In our first reading from Acts today, we hear a mini-sweep from the apostle Paul. Now in the synagogue once again, Paul has said yes to the invitation, asked with good manners and curiosity, to give an exhortation to the people. The very God who had with compassion and mighty power broken the yoke of slavery in Egypt, who accompanied the vulnerable community in desert wanderings, who established a land and home in Canaan, who raised up judges and leaders and the kingship of David, who appointed prophets to call the people to a return to their best selves through a baptism of repentance -- it is this same God, Paul preaches, whose sign of faithfulness and communion reaches its culmination in the gift of Jesus the Savior. And our Gospel passage continues that movement. Jesus, in an exhortation of his own, seated now back at table after washing the feet of the disciples, embeds servant leadership as a sign of the new covenant. When we serve others, we receive the Christ who himself is the fullest expression of love sent by the Father.

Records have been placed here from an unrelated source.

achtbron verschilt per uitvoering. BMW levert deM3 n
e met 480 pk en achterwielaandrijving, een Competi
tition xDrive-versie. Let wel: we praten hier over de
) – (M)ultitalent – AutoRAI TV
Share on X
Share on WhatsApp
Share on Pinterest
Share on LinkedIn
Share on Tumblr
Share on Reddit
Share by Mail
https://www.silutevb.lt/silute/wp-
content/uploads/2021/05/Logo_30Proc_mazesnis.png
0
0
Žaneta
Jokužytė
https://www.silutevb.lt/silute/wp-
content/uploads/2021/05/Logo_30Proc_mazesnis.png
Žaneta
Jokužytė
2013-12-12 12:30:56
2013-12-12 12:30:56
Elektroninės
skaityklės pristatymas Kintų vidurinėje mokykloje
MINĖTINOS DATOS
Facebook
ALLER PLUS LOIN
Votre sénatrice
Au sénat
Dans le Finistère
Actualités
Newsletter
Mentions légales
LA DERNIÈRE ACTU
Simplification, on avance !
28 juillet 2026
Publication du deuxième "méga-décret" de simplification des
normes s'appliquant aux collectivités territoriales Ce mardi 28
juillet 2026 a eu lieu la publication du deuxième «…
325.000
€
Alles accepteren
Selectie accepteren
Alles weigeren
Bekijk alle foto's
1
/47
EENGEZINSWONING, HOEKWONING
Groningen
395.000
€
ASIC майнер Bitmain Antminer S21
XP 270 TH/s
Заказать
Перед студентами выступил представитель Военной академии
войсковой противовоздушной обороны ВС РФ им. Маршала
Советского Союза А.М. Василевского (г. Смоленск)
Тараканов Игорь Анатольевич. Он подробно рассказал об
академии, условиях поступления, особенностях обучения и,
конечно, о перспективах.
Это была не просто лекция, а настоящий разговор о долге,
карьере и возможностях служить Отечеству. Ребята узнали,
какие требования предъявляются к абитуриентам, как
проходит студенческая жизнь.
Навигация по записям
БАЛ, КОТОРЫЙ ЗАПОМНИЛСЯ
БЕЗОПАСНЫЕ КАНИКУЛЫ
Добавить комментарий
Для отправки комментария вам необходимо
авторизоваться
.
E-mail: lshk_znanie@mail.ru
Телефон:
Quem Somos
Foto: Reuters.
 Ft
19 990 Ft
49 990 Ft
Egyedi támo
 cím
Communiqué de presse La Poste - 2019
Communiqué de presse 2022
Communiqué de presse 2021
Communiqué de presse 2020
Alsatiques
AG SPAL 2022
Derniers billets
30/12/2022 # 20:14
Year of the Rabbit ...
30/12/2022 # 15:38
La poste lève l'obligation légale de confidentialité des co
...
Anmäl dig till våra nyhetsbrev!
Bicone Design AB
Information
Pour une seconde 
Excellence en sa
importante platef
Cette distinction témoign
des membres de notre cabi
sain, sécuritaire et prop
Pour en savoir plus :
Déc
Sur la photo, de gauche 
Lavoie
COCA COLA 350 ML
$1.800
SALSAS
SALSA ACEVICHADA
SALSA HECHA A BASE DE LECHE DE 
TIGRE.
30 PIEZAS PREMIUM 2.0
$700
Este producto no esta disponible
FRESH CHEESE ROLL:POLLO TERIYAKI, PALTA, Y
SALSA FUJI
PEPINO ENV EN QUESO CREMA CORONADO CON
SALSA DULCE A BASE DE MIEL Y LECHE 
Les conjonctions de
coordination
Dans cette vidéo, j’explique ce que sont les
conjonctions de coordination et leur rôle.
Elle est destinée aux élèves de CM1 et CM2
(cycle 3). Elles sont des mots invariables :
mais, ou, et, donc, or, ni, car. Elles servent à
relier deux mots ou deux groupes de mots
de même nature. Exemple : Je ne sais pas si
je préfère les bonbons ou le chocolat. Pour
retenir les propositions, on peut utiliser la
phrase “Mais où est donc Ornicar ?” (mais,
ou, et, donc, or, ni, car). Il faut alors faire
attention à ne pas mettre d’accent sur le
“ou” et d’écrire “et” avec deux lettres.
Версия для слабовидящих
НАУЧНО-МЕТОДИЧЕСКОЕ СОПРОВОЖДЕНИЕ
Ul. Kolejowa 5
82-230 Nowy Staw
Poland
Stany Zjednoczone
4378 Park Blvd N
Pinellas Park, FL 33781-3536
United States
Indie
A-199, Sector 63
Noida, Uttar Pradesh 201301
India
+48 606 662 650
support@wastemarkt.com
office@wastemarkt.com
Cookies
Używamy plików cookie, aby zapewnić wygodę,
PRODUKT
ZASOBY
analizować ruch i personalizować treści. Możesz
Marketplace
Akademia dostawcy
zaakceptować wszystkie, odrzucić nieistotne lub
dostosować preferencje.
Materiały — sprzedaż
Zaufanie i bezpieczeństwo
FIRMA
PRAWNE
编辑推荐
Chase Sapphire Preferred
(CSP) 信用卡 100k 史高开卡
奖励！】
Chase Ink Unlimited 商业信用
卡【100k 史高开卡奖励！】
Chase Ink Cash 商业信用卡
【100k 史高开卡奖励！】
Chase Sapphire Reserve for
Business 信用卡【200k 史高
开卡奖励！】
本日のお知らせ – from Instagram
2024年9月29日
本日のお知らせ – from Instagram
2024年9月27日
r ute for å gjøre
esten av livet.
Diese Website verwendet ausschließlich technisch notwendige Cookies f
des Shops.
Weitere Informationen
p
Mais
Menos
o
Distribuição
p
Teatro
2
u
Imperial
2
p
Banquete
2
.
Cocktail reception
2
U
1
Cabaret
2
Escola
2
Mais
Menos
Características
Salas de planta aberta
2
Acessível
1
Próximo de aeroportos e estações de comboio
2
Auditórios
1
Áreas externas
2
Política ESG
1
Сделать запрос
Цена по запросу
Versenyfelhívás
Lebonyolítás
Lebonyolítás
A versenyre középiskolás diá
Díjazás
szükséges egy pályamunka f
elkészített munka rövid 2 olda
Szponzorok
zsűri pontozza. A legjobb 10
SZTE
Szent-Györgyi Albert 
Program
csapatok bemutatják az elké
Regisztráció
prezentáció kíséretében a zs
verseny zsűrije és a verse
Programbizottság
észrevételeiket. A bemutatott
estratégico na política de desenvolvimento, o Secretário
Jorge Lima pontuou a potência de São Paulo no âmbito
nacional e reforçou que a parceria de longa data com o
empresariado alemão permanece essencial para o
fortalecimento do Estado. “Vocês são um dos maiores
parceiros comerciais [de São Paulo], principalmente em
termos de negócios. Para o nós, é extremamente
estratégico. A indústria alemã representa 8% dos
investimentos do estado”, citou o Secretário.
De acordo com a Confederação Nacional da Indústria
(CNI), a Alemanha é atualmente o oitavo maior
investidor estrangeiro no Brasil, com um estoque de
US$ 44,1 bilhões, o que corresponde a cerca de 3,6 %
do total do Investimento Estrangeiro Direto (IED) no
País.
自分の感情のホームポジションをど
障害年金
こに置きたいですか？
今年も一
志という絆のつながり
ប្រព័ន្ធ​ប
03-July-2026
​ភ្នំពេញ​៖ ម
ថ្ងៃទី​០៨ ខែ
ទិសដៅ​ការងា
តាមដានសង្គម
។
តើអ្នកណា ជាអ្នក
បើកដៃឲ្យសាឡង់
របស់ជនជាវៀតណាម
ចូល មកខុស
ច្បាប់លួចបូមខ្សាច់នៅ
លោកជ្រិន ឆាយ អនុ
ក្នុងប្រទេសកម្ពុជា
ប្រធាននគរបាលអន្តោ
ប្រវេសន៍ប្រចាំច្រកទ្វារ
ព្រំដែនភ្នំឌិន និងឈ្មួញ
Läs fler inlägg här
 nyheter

Isn't it interesting that the Latin words for 'tradition' and 'traitor' find their home in the not so subtle difference between 'handing on' and 'handing over?' After leaving the Passover meal, Jesus will be handed over to the authorities by the traitor Judas. Peter will deny Jesus three times, the dawn will break with the cock's crow, and Jesus will hand on his very life.
Questions to ponder today: Where have I in actions small and large handed over -- betrayed -- the precious traditions that have formed my ancestors in faith? No matter my age, what is the legacy I yearn to leave? What am I handing on? What deposit in the sweep of salvation history will be mine to make today?